[Items listed in a dataset]

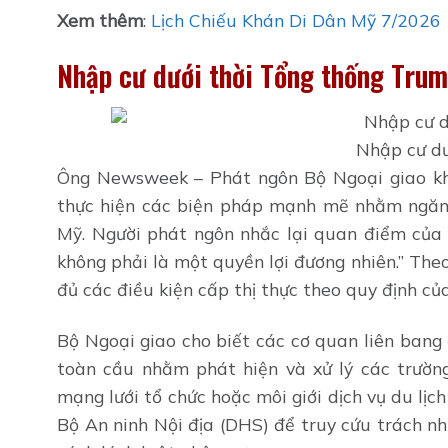
Xem thêm
:
Lịch Chiếu Khán Di Dân Mỹ 7/2026
Nhập cư dưới thời Tổng thống Tru
Nhập cư dư
Ông Newsweek – Phát ngôn Bộ Ngoại giao kh
thực hiện các biện pháp mạnh mẽ nhằm ngăn c
Mỹ. Người phát ngôn nhắc lại quan điểm của 
không phải là một quyền lợi đương nhiên.” Th
đủ các điều kiện cấp thị thực theo quy định củ
Bộ Ngoại giao cho biết các cơ quan liên bang 
toàn cầu nhằm phát hiện và xử lý các trườn
mạng lưới tổ chức hoặc môi giới dịch vụ du lịch
Bộ An ninh Nội địa (DHS) để truy cứu trách nh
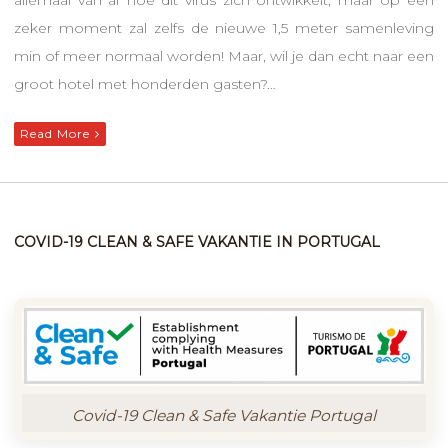
zeker moment zal zelfs de nieuwe 1,5 meter samenleving
min of meer normaal worden! Maar, wil je dan echt naar een
groot hotel met honderden gasten?…
Read More
COVID-19 CLEAN & SAFE VAKANTIE IN PORTUGAL
Covid-19 Clean & Safe Vakantie Portugal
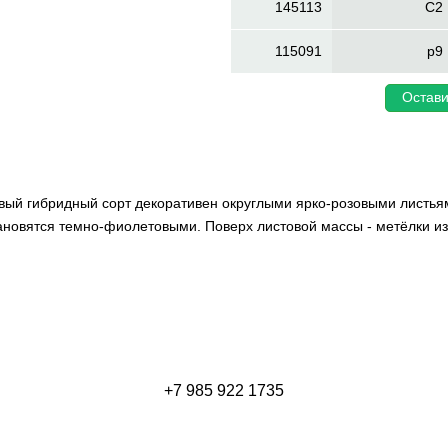
145113
C2
115091
p9
Остави
ливый гибридный сорт декоративен округлыми ярко-розовыми листья
ановятся темно-фиолетовыми. Поверх листовой массы - метёлки и
+7 985 922 1735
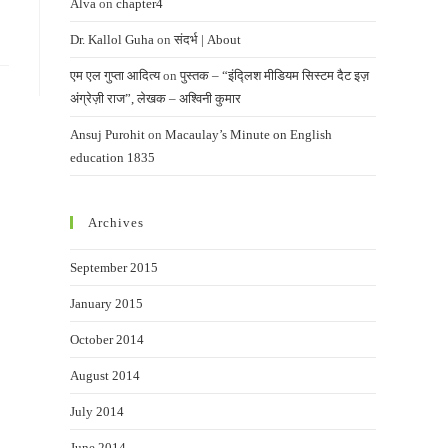
Alva
on
chapter4
Dr. Kallol Guha
on
संदर्भ | About
एम एल गुप्ता आदित्य
on
पुस्तक – “इंद्लिश मीडियम सिस्टम दैट इज़
अंग्रेज़ी राज”, लेखक – अश्विनी कुमार
Ansuj Purohit
on
Macaulay’s Minute on English
education 1835
Archives
September 2015
January 2015
October 2014
August 2014
July 2014
June 2014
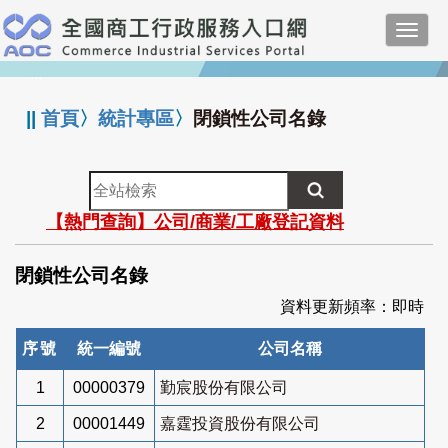
跳
Toggl
到
navig
主
:::
要
內
||
首頁
〉
統計專區
〉
閉鎖性公司名錄
容
全
站
【熱門查詢】公司/商業/工廠登記資料
檢
索
閉鎖性公司名錄
資料更新頻率：即時
序號
統一編號
公司名稱
1
00000379
勤宸股份有限公司
2
00001449
嘉霆投資股份有限公司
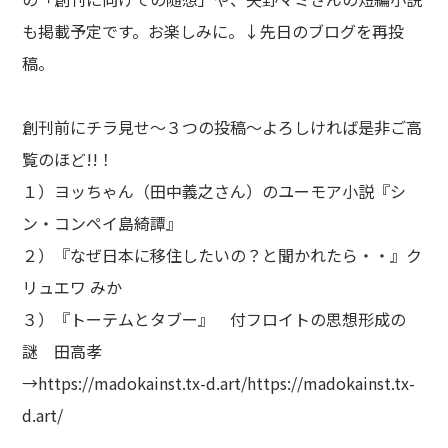
も掲載予定です。お楽しみに。↓先日のブログを再投
稿。
創刊前にチラ見せ～３つの投稿～よろしければ是非ご高
覧のほど!!！
１）ヨッちゃん（田中義之さん）のユーモア小説『シ
ン・コンペイ島綺譚』
２）『なぜ日本に移住したいの？と聞かれたら・・』ク
リュエワ みか
３）『トーテムとタブー』 付フロイトの思想形成の
謎 田高孝
→
https://madokainst.tx-d.art/
https://madokainst.tx-
d.art/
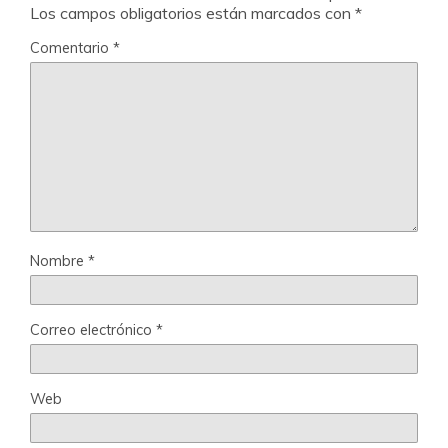
Los campos obligatorios están marcados con
*
Comentario
*
Nombre
*
Correo electrónico
*
Web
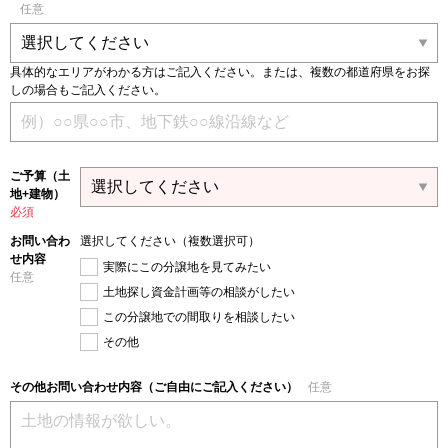
任意
具体的なエリアがわかる方はご記入ください。または、複数の都道府県をお探
しの場合もご記入ください。
ご予算（土
地+建物）
必須
お問い合わ
選択してください（複数選択可）
せ内容
実際にこの分譲地を見てみたい
任意
土地探し資金計画等の相談がしたい
この分譲地での間取りを相談したい
その他
その他お問い合わせ内容（ご自由にご記入ください）
任意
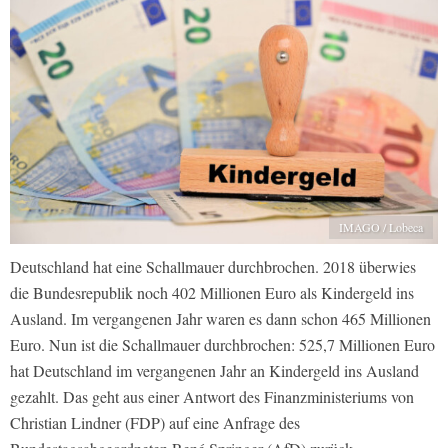
IMAGO / Lobeca
Deutschland hat eine Schallmauer durchbrochen. 2018 überwies
die Bundesrepublik noch 402 Millionen Euro als Kindergeld ins
Ausland. Im vergangenen Jahr waren es dann schon 465 Millionen
Euro. Nun ist die Schallmauer durchbrochen: 525,7 Millionen Euro
hat Deutschland im vergangenen Jahr an Kindergeld ins Ausland
gezahlt. Das geht aus einer Antwort des Finanzministeriums von
Christian Lindner (FDP) auf eine Anfrage des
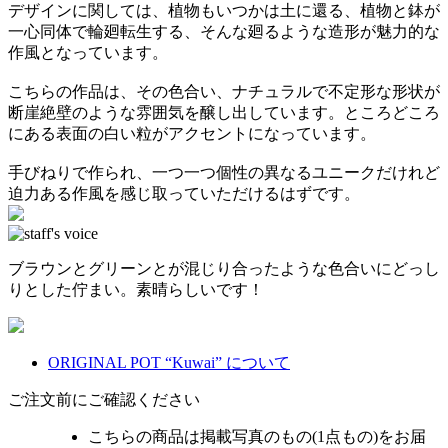
デザインに関しては、植物もいつかは土に還る、植物と鉢が
一心同体で輪廻転生する、そんな廻るような造形が魅力的な
作風となっています。
こちらの作品は、その色合い、ナチュラルで不定形な形状が
断崖絶壁のような雰囲気を醸し出しています。ところどころ
にある表面の白い粒がアクセントになっています。
手びねりで作られ、一つ一つ個性の異なるユニークだけれど
迫力ある作風を感じ取っていただけるはずです。
ブラウンとグリーンとが混じり合ったような色合いにどっし
りとした佇まい。素晴らしいです！
ORIGINAL POT “Kuwai” について
ご注文前にご確認ください
こちらの商品は掲載写真のもの(1点もの)をお届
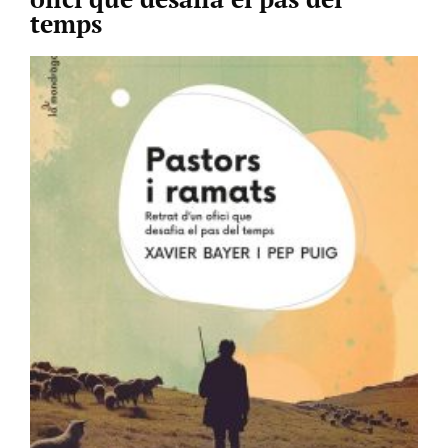
temps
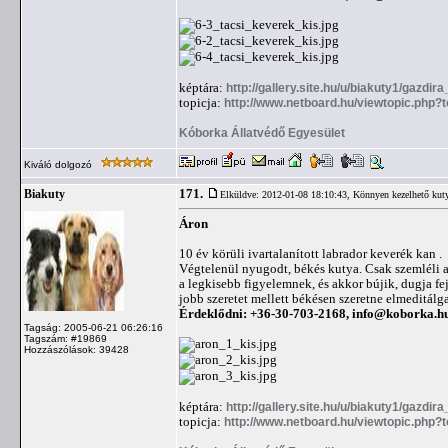
képtára:
http://gallery.site.hu/u/biakuty1/gazdira
topicja:
http://www.netboard.hu/viewtopic.php?
Kóborka Állatvédő Egyesület
Kiváló dolgozó
171.
Biakuty
Elküldve: 2012-01-08 18:10:43,
Könnyen kezelhető kut
Áron
10 év körüli ivartalanított labrador keverék kan .
Végtelenül nyugodt, békés kutya. Csak szemléli a 
a legkisebb figyelemnek, és akkor bújik, dugja fe
jobb szeretet mellett békésen szeretne elmeditálga
Érdeklődni: +36-30-703-2168,
info@koborka.h
Tagság: 2005-06-21 06:26:16
Tagszám: #19869
Hozzászólások: 39428
képtára:
http://gallery.site.hu/u/biakuty1/gazdir
topicja:
http://www.netboard.hu/viewtopic.php?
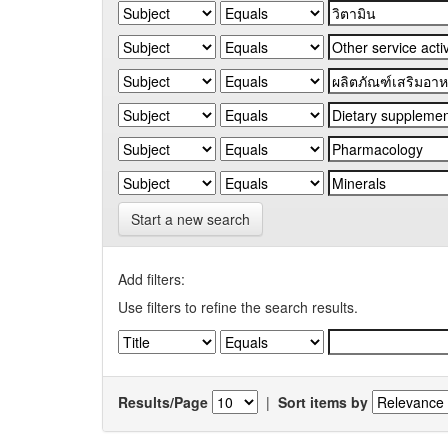
Start a new search
Add filters:
Use filters to refine the search results.
Results/Page
|
Sort items by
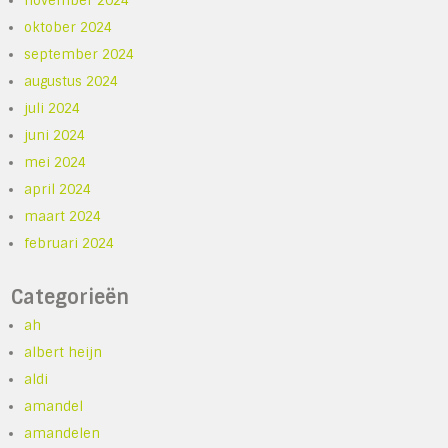
november 2024
oktober 2024
september 2024
augustus 2024
juli 2024
juni 2024
mei 2024
april 2024
maart 2024
februari 2024
Categorieën
ah
albert heijn
aldi
amandel
amandelen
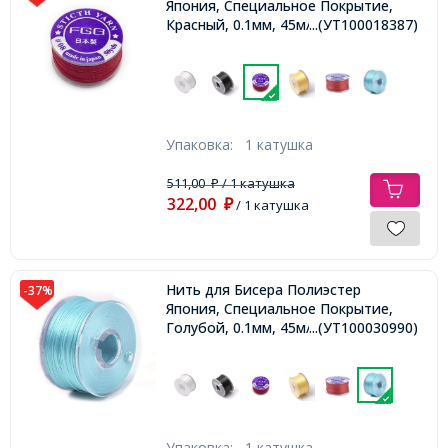
Япония, Специальное Покрытие,
Красный, 0.1мм, 45м/катушка,
...(УТ100018387)
Упаковка:
1 катушка
511,00
/ 1 катушка
₽
322,00
₽
/ 1 катушка
Нить для Бисера Полиэстер
-37%
Япония, Специальное Покрытие,
Голубой, 0.1мм, 45м/катушка,
...(УТ100030990)
Упаковка:
1 катушка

_What is needed_. Every line above goes into the copy unchanged; the pictures do not.

_Written answer_.
Xem thêm
:
Lịch Chiếu Khán Di Dân Mỹ 7/2026
Nhập cư dưới thời Tổng thống Tru
Nhập cư dư
Ông Newsweek – Phát ngôn Bộ Ngoại giao kh
thực hiện các biện pháp mạnh mẽ nhằm ngăn c
Mỹ. Người phát ngôn nhắc lại quan điểm của 
không phải là một quyền lợi đương nhiên.” Th
đủ các điều kiện cấp thị thực theo quy định củ
Bộ Ngoại giao cho biết các cơ quan liên bang 
toàn cầu nhằm phát hiện và xử lý các trườn
mạng lưới tổ chức hoặc môi giới dịch vụ du lịch
Bộ An ninh Nội địa (DHS) để truy cứu trách nh
zeker moment zal zelfs de nieuwe 1,5 meter samenleving
min of meer normaal worden! Maar, wil je dan echt naar een
groot hotel met honderden gasten?…
Read More
COVID-19 CLEAN & SAFE VAKANTIE IN PORTUGAL
Covid-19 Clean & Safe Vakantie Portugal
145113
C2
115091
p9
Остави
ливый гибридный сорт декоративен округлыми ярко-розовыми листья
ановятся темно-фиолетовыми. Поверх листовой массы - метёлки и
+7 985 922 1735
Alva
on
chapter4
Dr. Kallol Guha
on
संदर्भ | About
एम एल गुप्ता आदित्य
on
पुस्तक – “इंद्लिश मीडियम सिस्टम दैट इज़
अंग्रेज़ी राज”, लेखक – अश्विनी कुमार
Ansuj Purohit
on
Macaulay’s Minute on English
education 1835
Archives
September 2015
January 2015
October 2014
August 2014
July 2014
June 2014
跳
Toggl
到
navig
主
:::
要
內
||
首頁
〉
統計專區
〉
閉鎖性公司名錄
容
全
站
【熱門查詢】公司/商業/工廠登記資料
檢
索
閉鎖性公司名錄
資料更新頻率：即時
序號
統一編號
公司名稱
1
00000379
勤宸股份有限公司
2
00001449
嘉霆投資股份有限公司
も掲載予定です。お楽しみに。↓先日のブログを再投
稿。
創刊前にチラ見せ～３つの投稿～よろしければ是非ご高
覧のほど!!！
１）ヨッちゃん（田中義之さん）のユーモア小説『シ
ン・コンペイ島綺譚』
２）『なぜ日本に移住したいの？と聞かれたら・・』ク
リュエワ みか
３）『トーテムとタブー』 付フロイトの思想形成の
謎 田高孝
→
https://madokainst.tx-d.art/
https://madokainst.tx-
d.art/
Los campos obligatorios están marcados con
*
Comentario
*
Nombre
*
Correo electrónico
*
Web
任意
具体的なエリアがわかる方はご記入ください。または、複数の都道府県をお探
しの場合もご記入ください。
ご予算（土
地+建物）
必須
お問い合わ
選択してください（複数選択可）
せ内容
実際にこの分譲地を見てみたい
任意
土地探し資金計画等の相談がしたい
この分譲地での間取りを相談したい
その他
その他お問い合わせ内容（ご自由にご記入ください）
任意
IMAGO / Lobeca
Deutschland hat eine Schallmauer durchbrochen. 2018 überwies
die Bundesrepublik noch 402 Millionen Euro als Kindergeld ins
Ausland. Im vergangenen Jahr waren es dann schon 465 Millionen
Euro. Nun ist die Schallmauer durchbrochen: 525,7 Millionen Euro
hat Deutschland im vergangenen Jahr an Kindergeld ins Ausland
gezahlt. Das geht aus einer Antwort des Finanzministeriums von
Christian Lindner (FDP) auf eine Anfrage des
デザインに関しては、植物もいつかは土に還る、植物と鉢が
一心同体で輪廻転生する、そんな廻るような造形が魅力的な
作風となっています。
こちらの作品は、その色合い、ナチュラルで不定形な形状が
断崖絶壁のような雰囲気を醸し出しています。ところどころ
にある表面の白い粒がアクセントになっています。
手びねりで作られ、一つ一つ個性の異なるユニークだけれど
迫力ある作風を感じ取っていただけるはずです。
ブラウンとグリーンとが混じり合ったような色合いにどっし
りとした佇まい。素晴らしいです！
ORIGINAL POT “Kuwai” について
ご注文前にご確認ください
こちらの商品は掲載写真のもの(1点もの)をお届
temps
képtára:
http://gallery.site.hu/u/biakuty1/gazdira
topicja:
http://www.netboard.hu/viewtopic.php?
Kóborka Állatvédő Egyesület
Kiváló dolgozó
171.
Biakuty
Elküldve: 2012-01-08 18:10:43,
Könnyen kezelhető kut
Áron
10 év körüli ivartalanított labrador keverék kan .
Végtelenül nyugodt, békés kutya. Csak szemléli a 
a legkisebb figyelemnek, és akkor bújik, dugja fe
jobb szeretet mellett békésen szeretne elmeditálga
Érdeklődni: +36-30-703-2168,
info@koborka.h
Tagság: 2005-06-21 06:26:16
Tagszám: #19869
Hozzászólások: 39428
képtára:
http://gallery.site.hu/u/biakuty1/gazdir
topicja:
http://www.netboard.hu/viewtopic.php?
Start a new search
Add filters:
Use filters to refine the search results.
Results/Page
|
Sort items by
november 2024
oktober 2024
september 2024
augustus 2024
juli 2024
juni 2024
mei 2024
april 2024
maart 2024
februari 2024
Categorieën
ah
albert heijn
aldi
amandel
amandelen
Япония, Специальное Покрытие,
Красный, 0.1мм, 45м/катушка,
...(УТ100018387)
Упаковка:
1 катушка
511,00
/ 1 катушка
₽
322,00
₽
/ 1 катушка
Нить для Бисера Полиэстер
-37%
Япония, Специальное Покрытие,
Голубой, 0.1мм, 45м/катушка,
...(УТ100030990)
Упаковка:
1 катушка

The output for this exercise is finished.